Inspecting the hive on my own

Inspecting the hive on my own

Today is the first day I have inspected the hive on my own.   It’s now 5 days after my nuc was delivered. My mentor suggested I check the hive today to see if there was activity from the queen (was she laying) – as we are concerned that there are no drones in the nuc.    I was nervous and excited.  My family and I have been sitting on the step of our deck all week, watching the bees go in an out of the hive.  It’s mesmerizing.  Some bees entering the hive are so laiden with pollen it’s like two big yellow machine guns tied to their legs.    Watching the bees go about their life is not unlike that feeling of staring into a fire.  It’s fascinating and immediately relexing.    We’ve noticed our rasberry patch with lots of bees in it today – and wonder – are they ours?

So the hive inspection went reasonably well.  The smoker was lit, went out, lit, went out. – but was smoky for long enough.    I took the roof off first,  then the tile from the hole, then the lid.  Removed the blue folded chux cloth hive beetle trap thing.     The bees were incredibly calm.   A little puff of smoke only and I started checking the frames.    The two outside frames with just a small wax strip at top has nothing on them yet.   I found the queen pretty quickly and the middle frame, that we wired up with foundation last week, has comb being drawn. Picture of that frame below – you can see the ‘wire’ is actually my dad’s old thick brown fishing line.  That was really exciting.      I didn’t see any new babies (but really how would i know?!) .  Texted mentor and he is going to bring down a new brood frame soon to help me along – just in case the drone’s aren’t there. [edit see below]    Will check back again in a few weeks I think.

So inspection 1.  Check.

I’m a beekeeper.

Edit:  Next day
About two hours after the inspection lots and lots of activity around the hive – I checked in on my local newbie forum and was advised that’s completely normal – either a mid afternoon flight or recallibrating their hive conditions.  
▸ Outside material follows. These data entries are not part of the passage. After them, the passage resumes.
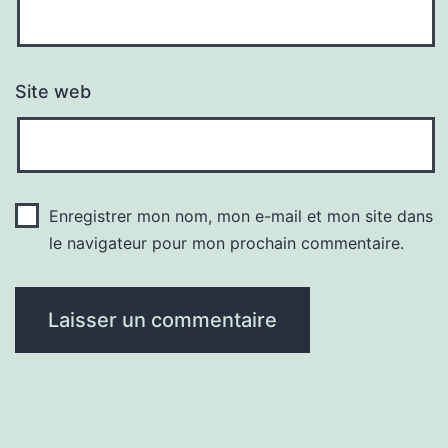
Site web
Enregistrer mon nom, mon e-mail et mon site dans
le navigateur pour mon prochain commentaire.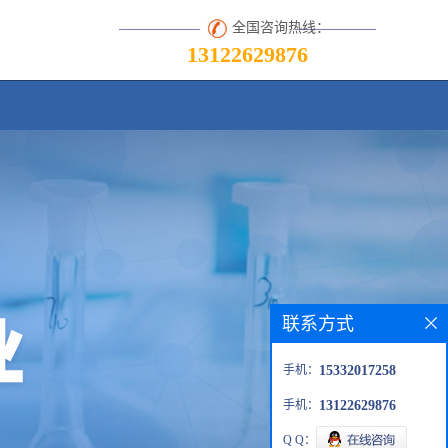
全国咨询热线：
13122629876
联系方式
手机：
15332017258
手机：
13122629876
Q Q：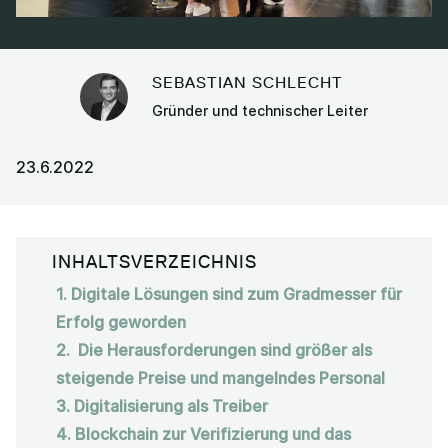
SEBASTIAN SCHLECHT
Gründer und technischer Leiter
23.6.2022
INHALTSVERZEICHNIS
1. Digitale Lösungen sind zum Gradmesser für
Erfolg geworden
2. Die Herausforderungen sind größer als
steigende Preise und mangelndes Personal
3. Digitalisierung als Treiber
4. Blockchain zur Verifizierung und das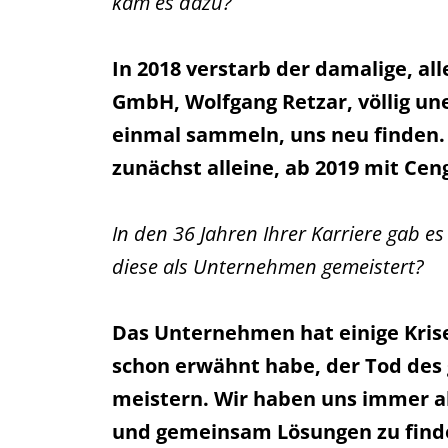
kam es dazu?
In 2018 verstarb der damalige, a
GmbH, Wolfgang Retzar, völlig une
einmal sammeln, uns neu finden. 
zunächst alleine, ab 2019 mit Ceng
In den 36 Jahren Ihrer Karriere gab 
diese als Unternehmen gemeistert?
Das Unternehmen hat einige Krise
schon erwähnt habe, der Tod des 
meistern. Wir haben uns immer als
und gemeinsam Lösungen zu finde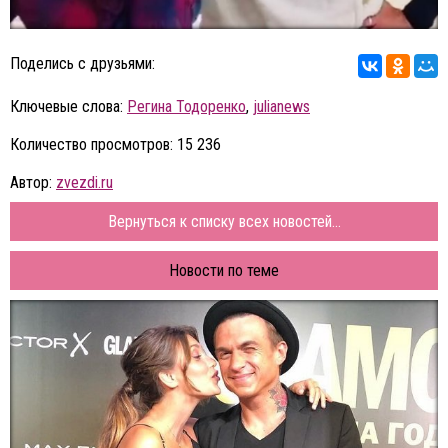
Поделись с друзьями:
Ключевые слова:
Регина Тодоренко
,
julianews
Количество просмотров: 15 236
Автор:
zvezdi.ru
Вернуться к списку всех новостей...
Новости по теме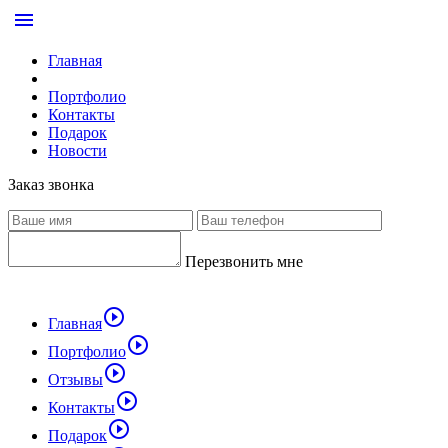
menu
Главная
Портфолио
Контакты
Подарок
Новости
Заказ звонка
Перезвонить мне
play_circle_outline
Главная
play_circle_outline
Портфолио
play_circle_outline
Отзывы
play_circle_outline
Контакты
play_circle_outline
Подарок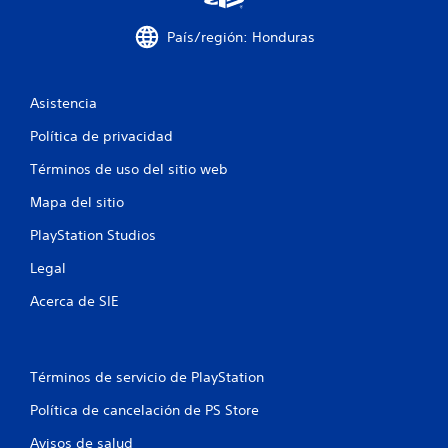
t
País/región: Honduras
o
t
Asistencia
a
Política de privacidad
Términos de uso del sitio web
l
Mapa del sitio
d
PlayStation Studios
e
Legal
7
Acerca de SIE
9
0
Términos de servicio de PlayStation
8
Política de cancelación de PS Store
c
Avisos de salud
Also found out something I hadn’t realised in my research (bit embarrassing actually).  That queens only go on one initial maiden nuptial flight – they mate a few drones several hundred feet in the air then that’s it.  Not more mating.  Millions of stored possibilities from that one flight.    The drones in a nuc would only be there I think waiting for a new queen when that time happens.  (at least I think that’s it.).   What a wonderous world of bees to discover.